Reputation: 68
I've been hearing a lot about the neural network Word2vec, which is able to solve literary analogies with respect to literary context. People often describe the weights as trained bias put in place by previously labeled data, but what is often not described is what do these weights actually calculate. In the case of Word2vec, what do their 300 hidden weights calculate? Contexual position? Connotation frequencies? A diversity of numericalized grammatical features?
From my standpoint, I've been able to visualize neural networks up to the complexity of an algorithm trained for boolean XOR processing. In that case, I know that weights add numericalized bias to the output, which simply gives a 0 or 1 for False and True, respectively. However, I can't make that connection to Word2vec, which is in a completely different genre (literary). Can someone explain in detail?
Upvotes: 0
Views: 301
Reputation: 54173
The weights aren't really 'measuring' anything.

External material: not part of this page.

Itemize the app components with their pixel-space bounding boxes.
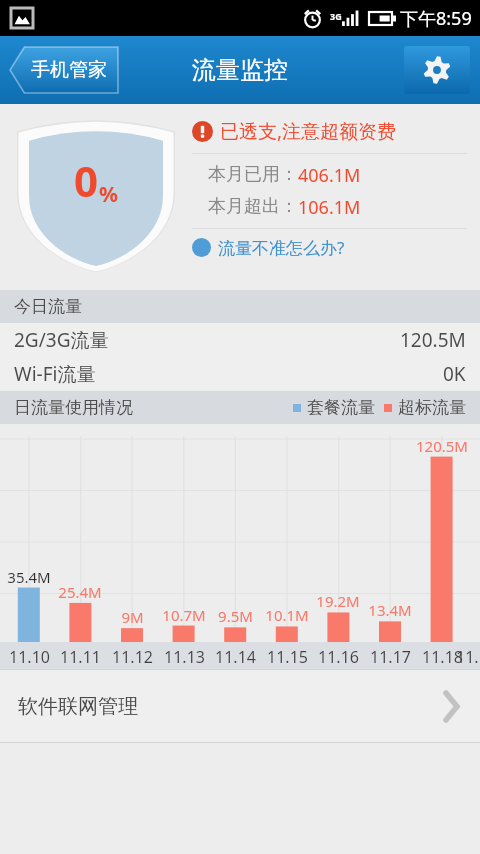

Within the constraints of the shallow neural-network architecture, the weights are incrementally optimized, from a starting random initialization, to become better and better at predicting a 'target'/'center' word from its neighbors within the configured context window.
More specifically, the network is fed individual examples of (actual-context -> actual-word)
, and via forward-propagation its current predictions of possible target words (interpreted via specific output nodes) are observed. Then, via back-propagation, small adjustments are made to weights to make the predictions slightly-better.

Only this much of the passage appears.